I read that it can be from the TSO and LRO which are active on my network card. I can disable it by using ifconfig command. However, TSO6 always stay and when I rebook the firewall, options are coming back.

As I'm using lagg the options are set at the startup of the firewall. How can I be sure that these options are disabled permanently ?

I use oce.ko driver delivered by Emulex directly for FreeBSD 10.1

You can disable LRO and/or TSO in the GUI  System-> Settings-> Networking

LRO is known to cause issues with a lot of hardware, so you better disable it.
TSO usally works well, but if not disable it as well.



Thank. I already did that but I m not sure it s okay. HowHcan can I be sure?

I still have the option activated on my network card.

I also change the value in the sysctl

Hello,

I would like to setup the options of my network card permanently. How can I do that ? If I do a ifconfig oce0 -vlhwfilter it's works now but if I reboot these change are gone. As I'm using lagg on this interface I need to force the option before the boot.

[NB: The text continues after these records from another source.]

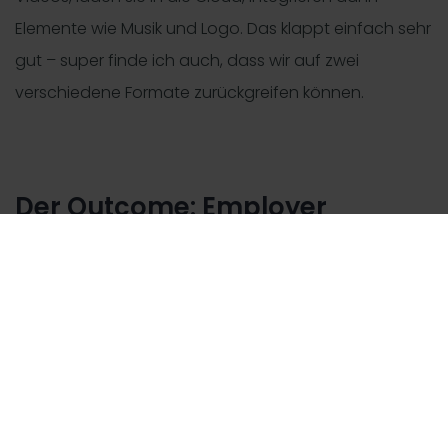
Elemente wie Musik und Logo. Das klappt einfach sehr
gut – super finde ich auch, dass wir auf zwei
verschiedene Formate zurückgreifen können.
Der Outcome: Employer
Branding Videos, die sich sehen
lassen können
Wenn du ein kurzes Resümee
ziehst: Was ist bisher dein Fazit
zur Produktion von Videocontent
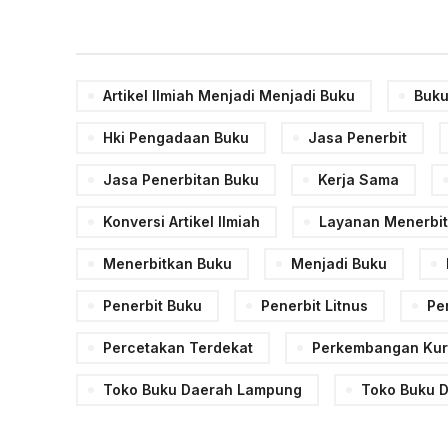
Artikel Ilmiah Menjadi Menjadi Buku
Buku
Hki Pengadaan Buku
Jasa Penerbit
Jasa Penerbitan Buku
Kerja Sama
Konversi Artikel Ilmiah
Layanan Menerbi
Menerbitkan Buku
Menjadi Buku
Penerbit Buku
Penerbit Litnus
Pe
Percetakan Terdekat
Perkembangan Kuri
Toko Buku Daerah Lampung
Toko Buku 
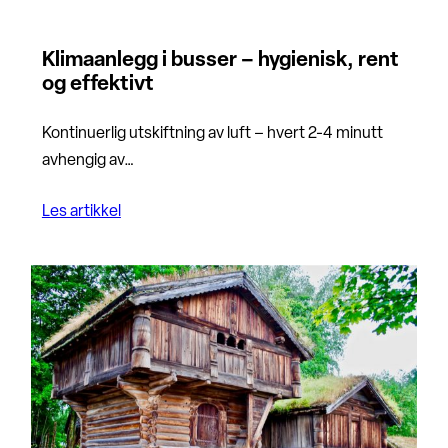
Klimaanlegg i busser – hygienisk, rent
og effektivt
Kontinuerlig utskiftning av luft – hvert 2-4 minutt
avhengig av…
Les artikkel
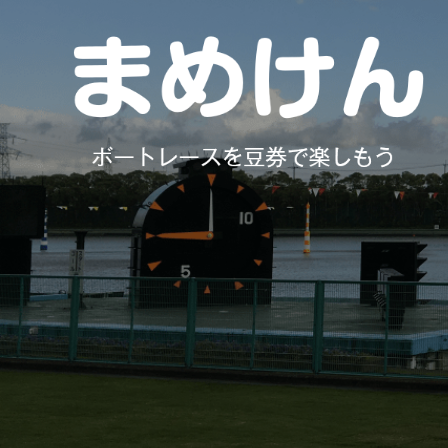
コ
ン
テ
ン
ツ
へ
ス
キ
ッ
プ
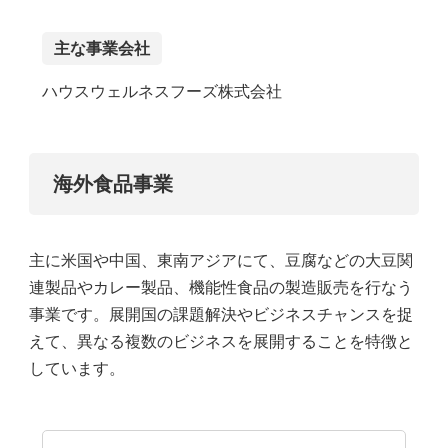
主な事業会社
ハウスウェルネスフーズ株式会社
海外食品事業
主に米国や中国、東南アジアにて、豆腐などの大豆関
連製品やカレー製品、機能性食品の製造販売を行なう
事業です。展開国の課題解決やビジネスチャンスを捉
えて、異なる複数のビジネスを展開することを特徴と
しています。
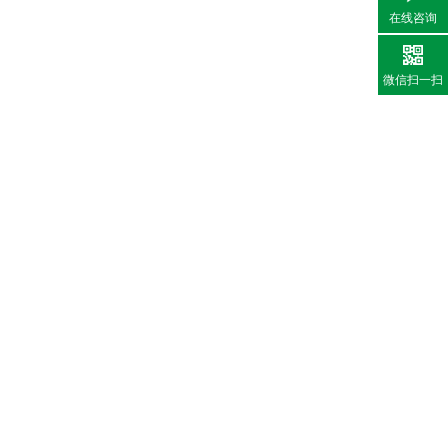
在线咨询
微信扫一扫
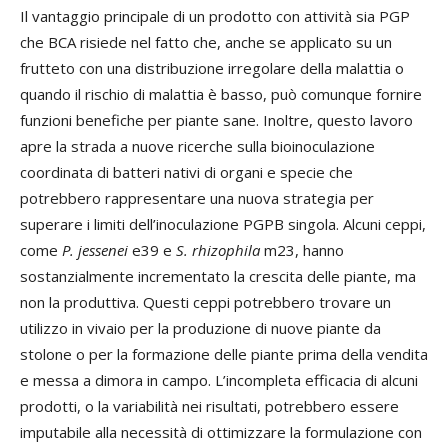
Il vantaggio principale di un prodotto con attività sia PGP
che BCA risiede nel fatto che, anche se applicato su un
frutteto con una distribuzione irregolare della malattia o
quando il rischio di malattia è basso, può comunque fornire
funzioni benefiche per piante sane. Inoltre, questo lavoro
apre la strada a nuove ricerche sulla bioinoculazione
coordinata di batteri nativi di organi e specie che
potrebbero rappresentare una nuova strategia per
superare i limiti dell’inoculazione PGPB singola. Alcuni ceppi,
come
P. jessenei
e39 e
S. rhizophila
m23, hanno
sostanzialmente incrementato la crescita delle piante, ma
non la produttiva. Questi ceppi potrebbero trovare un
utilizzo in vivaio per la produzione di nuove piante da
stolone o per la formazione delle piante prima della vendita
e messa a dimora in campo. L’incompleta efficacia di alcuni
prodotti, o la variabilità nei risultati, potrebbero essere
imputabile alla necessità di ottimizzare la formulazione con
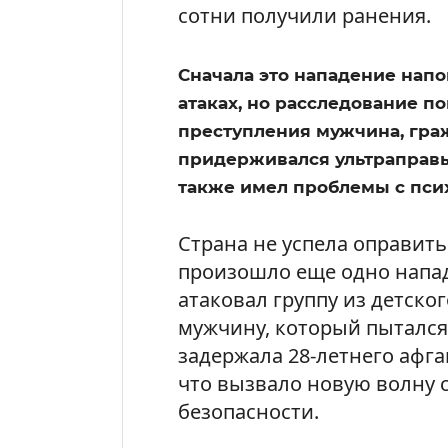
сотни получили ранения.
Сначала это нападение нап
атаках, но расследование п
преступления мужчина, гра
придерживался ультраправы
также имел проблемы с пси
Страна не успела оправить
произошло еще одно напа
атаковал группу из детског
мужчину, который пытался
задержала 28-летнего афг
что вызвало новую волну 
безопасности.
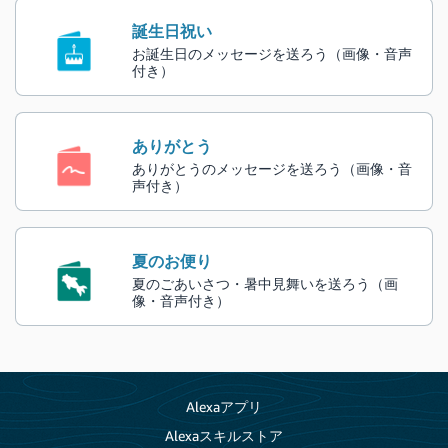
誕生日祝い
お誕生日のメッセージを送ろう（画像・音声
付き）
ありがとう
ありがとうのメッセージを送ろう（画像・音
声付き）
夏のお便り
夏のごあいさつ・暑中見舞いを送ろう（画
像・音声付き）
Alexaアプリ
Alexaスキルストア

Any idea to do it cleanly ?

Thank you !

We can add a knob for vlanhwfilter in the GUI. For now, you'll have to put the custom command it into e.g. /usr/local/etc/rc before the rc.bootup invoke. Please not this will get wiped on firmware updates as well. Ticket here:

https://github.com/opnsense/core/issues/252

Basically it's not only for vlanhwfilter it's for every option. I should be great if we have a place where we can give you the option to activate or not. In my case something like :

ifconfig oce0 -lro -tso -tso4 -tso6 -rxcsum -txcsum
ifconfig oce1 -lro -tso -tso4 -tso6 -rxcsum -txcsum

To configure the interface as I wanted

Thank you Franco for the tips. but I can't make it work. Here what I did :

/usr/local/etc/rc

#MODIF ROMAIN
echo -n "Modification ifconfig oce0..."
ifconfig oce0 -lro -tso -tso4 -tso6 -rxcsum -txcsum > /root/oce0.txt 2>&1
echo -n "Modification ifconfig oce1..."
ifconfig oce1 -lro -tso -tso4 -tso6 -rxcsum -txcsum > /root/oce1.txt 2>&1

# let the PHP-based configuration subsystem set up the system now
echo -n "Launching the init system..."
rm -f /root/lighttpd*
touch /var/run/booting
/usr/local/etc/rc.bootup
rm /var/run/booting


The file oc1.txt and oce0.txt are created. But if I do a ifconfig right after the boot, the removed options are still there :


root@TEST:~ # ifconfig oce1
oce1: flags=8043<UP,BROADCAST,RUNNING,MULTICAST> metric 0 mtu 1500
        options=507bb<RXCSUM,TXCSUM,VLAN_MTU,VLAN_HWTAGGING,JUMBO_MTU,VLAN_HWCSUM,TSO4,TSO6,LRO,VLAN_HWFILTER,VLAN_HWTSO>
        ether 00:90:fa:9d:29:d8
        nd6 options=21<PERFORMNUD,AUTO_LINKLOCAL>
        media: Ethernet autoselect (10Gbase-SR <full-duplex>)
        status: active
root@TEST:~ # ifconfig oce0
oce0: flags=8043<UP,BROADCAST,RUNNING,MULTICAST> metric 0 mtu 1500
        options=507bb<RXCSUM,TXCSUM,VLAN_MTU,VLAN_HWTAGGING,JUMBO_MTU,VLAN_HWCSUM,TSO4,TSO6,LRO,VLAN_HWFILTER,VLAN_HWTSO>
        ether 00:90:fa:9d:29:d8
        nd6 options=21<PERFORMNUD,AUTO_LINKLOCAL>
        media: Ethernet autoselect (10Gbase-SR <full-duplex>)
        status: active


Meh, ok. I'll take a closer look soon, thanks for testing.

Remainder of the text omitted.